Predicting upcoming events is critical to our ability to interact with our
environment. Transformer models, trained on next-word prediction, appear to
construct representations of linguistic input that can support diverse
downstream tasks. But how does a predictive objective shape such
representations? Inspired by recent work in vision (Henaff et al., 2019), we
test a hypothesis about predictive representations of autoregressive
transformers. In particular, we test whether the neural trajectory of a
sentence becomes progressively straighter as it passes through the network
layers. The key insight is that straighter trajectories should facilitate
prediction via linear extrapolation.
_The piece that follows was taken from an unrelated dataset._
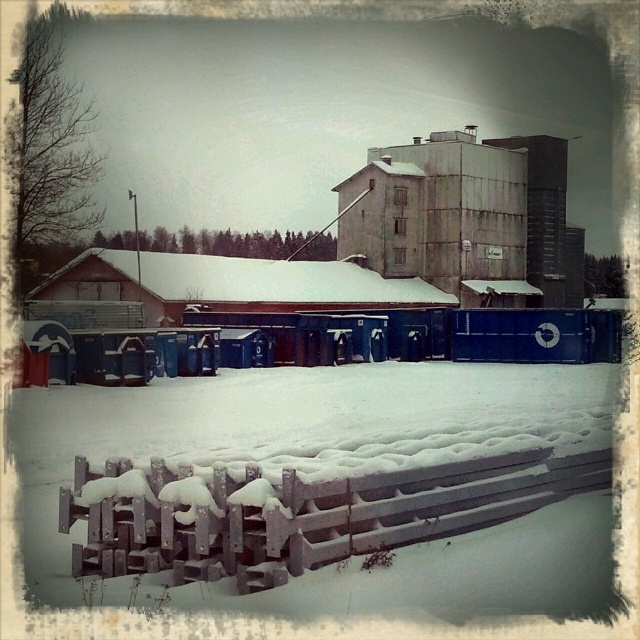 You are standing at the point marked by the coordinate point at (x=310, y=515) in the image. What object are you immediately facing?

The point at (x=310, y=515) marks the wooden snow covered fence at lower center, so you are immediately facing the wooden snow covered fence at lower center. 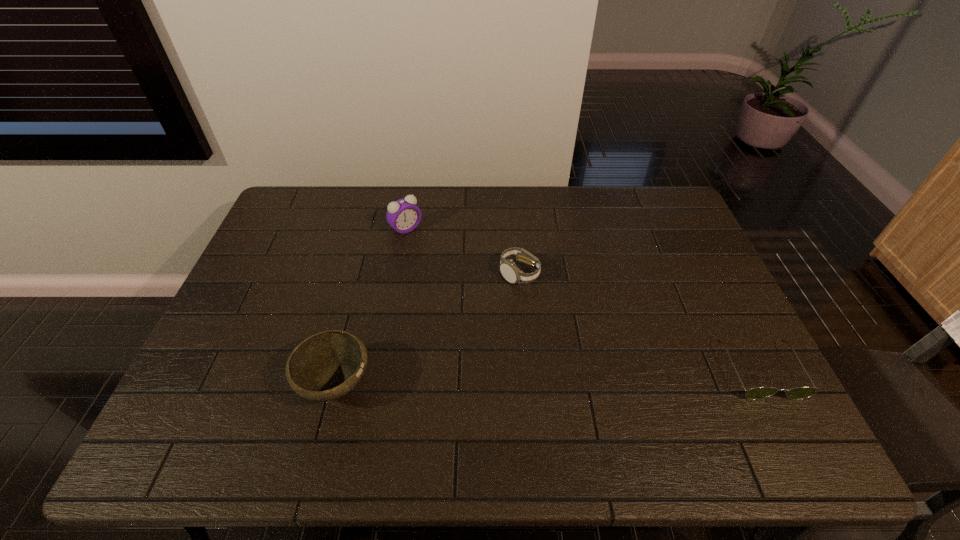 What are the coordinates of `bowl` in the screenshot? It's located at (325, 366).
We quantify straightness using a
1-dimensional curvature metric, and present four findings in support of the
trajectory straightening hypothesis: i) In trained models, the curvature
decreases from the early to the deeper layers of the network. ii) Models that
perform better on the next-word prediction objective exhibit greater decreases
in curvature, suggesting that this improved ability to straighten sentence
trajectories may be the driver of better language modeling performance. iii)
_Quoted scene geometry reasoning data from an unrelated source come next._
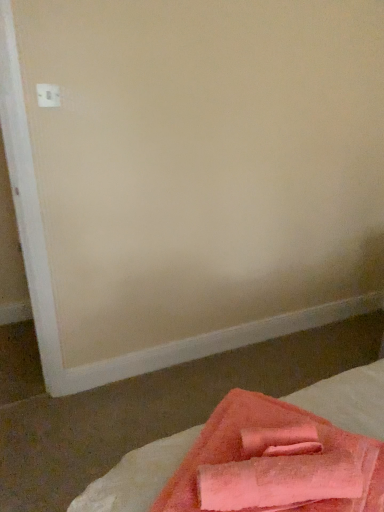 Question: Based on their sizes in the image, would you say soft pink towel at lower right is bigger or smaller than white plastic electric outlet at upper left?

Choices:
 (A) big
 (B) small

Answer: (A)

Question: Considering the positions of soft pink towel at lower right and white plastic electric outlet at upper left in the image, is soft pink towel at lower right taller or shorter than white plastic electric outlet at upper left?

Choices:
 (A) tall
 (B) short

Answer: (A)

Question: Which is nearer to the pink terry cloth towel at lower right?

Choices:
 (A) white plastic electric outlet at upper left
 (B) soft pink towel at lower right

Answer: (B)

Question: Which object is the closest to the soft pink towel at lower right?

Choices:
 (A) white plastic electric outlet at upper left
 (B) pink terry cloth towel at lower right

Answer: (B) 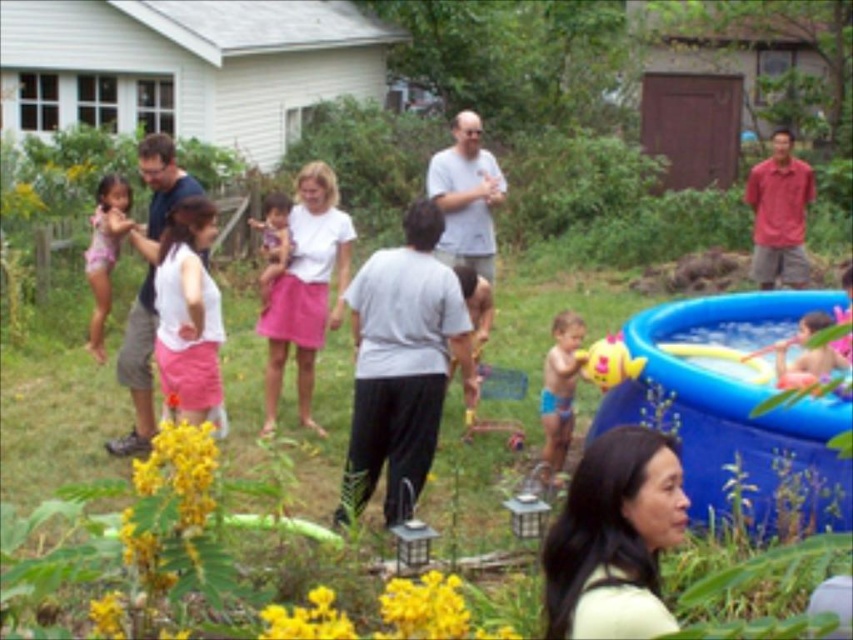 You are a parent at the gathering and want to place a new red beach ball between the blue inflatable pool at lower right and the yellow rubber duck at right. Based on their sizes, will the beach ball fit between them without overlapping?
Given the same linguistic context, the sequences that are generated by the
model have lower curvature than the actual continuations observed in a language
corpus, suggesting that the model favors straighter trajectories for making
predictions. iv) A consistent relationship holds between the average curvature
and the average surprisal of sentences in the deep model layers, such that
sentences with straighter trajectories also have lower surprisal. Importantly,
untrained models do not exhibit these behaviors. In tandem, these results
support the trajectory straightening hypothesis and provide a possible
mechanism for how the geometry of the internal representations of
autoregressive models supports next word prediction.

用于预测的自回归变换器的预测表示通过逐渐变得更加直线化来实现更好的语言建模性能，并与句子的惊异程度之间存在一致的关系。